7 febbraio 2008

La ripartenza

La mattina seguente, senza che ne fossi al corrente, ripartimmo da quel porto dove avevamo fatto scalo soltanto per rifornirci. Era stata solo una toccata e fuga.

La nave riapriva l'acqua del mare col suo solito andare lento, adagio, un andamento che ormai conoscevo molto bene. Mi dispiaceva essere ripartito ancora. Volevo rivedere il cercatore di Verità. Volevo parlargli ancora e conoscerlo meglio. Chissà, forse un giorno lo avrei davvero conosciuto, ma era una cosa che non era in mio potere di fare.
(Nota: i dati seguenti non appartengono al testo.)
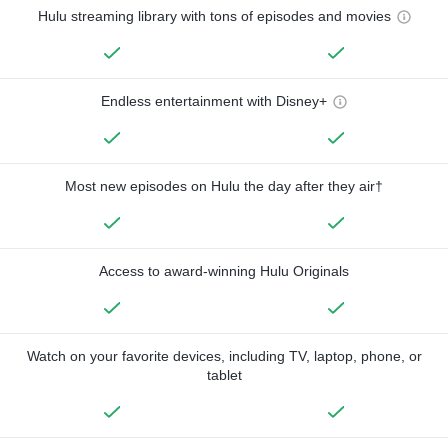
Hulu streaming library with tons of episodes and movies
Endless entertainment with Disney+
Most new episodes on Hulu the day after they air†
Access to award-winning Hulu Originals
Watch on your favorite devices, including TV, laptop, phone, or
tablet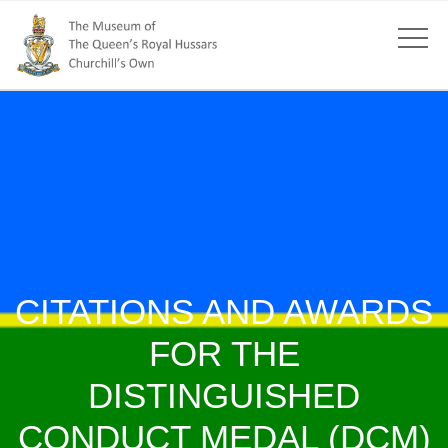
CITATIONS AND AWARDS
FOR THE
DISTINGUISHED
CONDUCT MEDAL (DCM)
La mattinata fu tranquilla ed il tempo era bello. Ma nel bel mezzo del pomeriggio, le nuvole coprirono il cielo ed iniziò a piovere. Ben presto quello che sembrava solo un banale temporale divenne una vera e propria tempesta.

Così ci fu molto lavoro per me e per i miei compagni. Le giornate furono intense e piene di tensioni perché quando si è nel bel mezzo di una tempesta non si sa davvero dove si va a finire e se si va a finire male. Si balla, ed occorre saper ballare.

Le ore si sommarono l’una sull’altra formando giorni e passarono mesi e la nave era sempre al largo e non si sentiva parlare, almeno tra i mozzi, di un possibile scalo in qualche porto: il mare aperto sembrava ancora il nostro futuro.

Ma per fortuna, ad interrompere il noioso susseguirsi di quei giorni tutti uguali, o almeno simili, una notte mi accadde qualcosa di particolare.

Quella notte non riuscivo ad addormentarmi per causa del freddo che era entrato nella mia stanzetta e a causa del mare in subbuglio e il tempo sembrava non passare mai. Avevo spento la lanterna da ormai due ore ma non riuscivo ad abbandonarmi tra le braccia di Morfeo.

Tutto d'un tratto la nave ebbe uno scossone verso destra e la lampada che stava sul tavolo cadde a terra. Presi al buio, ricordandomi dove fossero, i fiammiferi che stavano sul comodino e ne accesi uno. Mi chinai a terra per raccattare la lanterna che era rotolata sotto il letto e, per la prima volta da quando ero in quel posto letto e saranno stati almeno quattro mesi, mi accorsi che il letto era tenuto in equilibrio da un libretto che stava sotto una zampa rotta: senza quello il letto avrebbe dondolato.

La curiosità però la vinse e tirai via con forza quelle pagine da sotto la gamba del letto. Era una specie di libretto mezzo sgualcito e anche un po' bruciacchiato, polverosissimo - chissà da quanto tempo era là sotto - ma si riusciva ancora a sfogliarlo e si vedevano abbastanza bene le lettere stampate con la macchina da scrivere. Non era una vera stampa da tipografia, bensì un testo fatto a mano chissà da chi e chissà perchè giunto in quella cabina di quella nave.

Presi la lanterna e la accesi. A stento riuscivo a stare in equilibrio per il mare che sembrava sempre più agitato e che cercava di ostacolare, inconsapevolmente, le mie operazioni. Era molto tardi ormai, saranno state almeno le tre e mezzo di notte quando decisi di mettermi a leggere quel racconto offerto dal destino.

Si intitolava Il barbone di Dio. Strano titolo, pensai. Sarà forse la storia di qualche barbone? E sotto, con meraviglia, mi accorsi anche che stava scritto il nome del misterioso autore di quelle pagine: Jacques Meliere de Flumber. E chi è questo? Mai sentito.

Con quel mare non avrei mai potuto dormire e, sebbene fossi stanco, mi sedetti sul letto e strinsi tra le mie mani quelle pagine: volevo leggere quello scritto.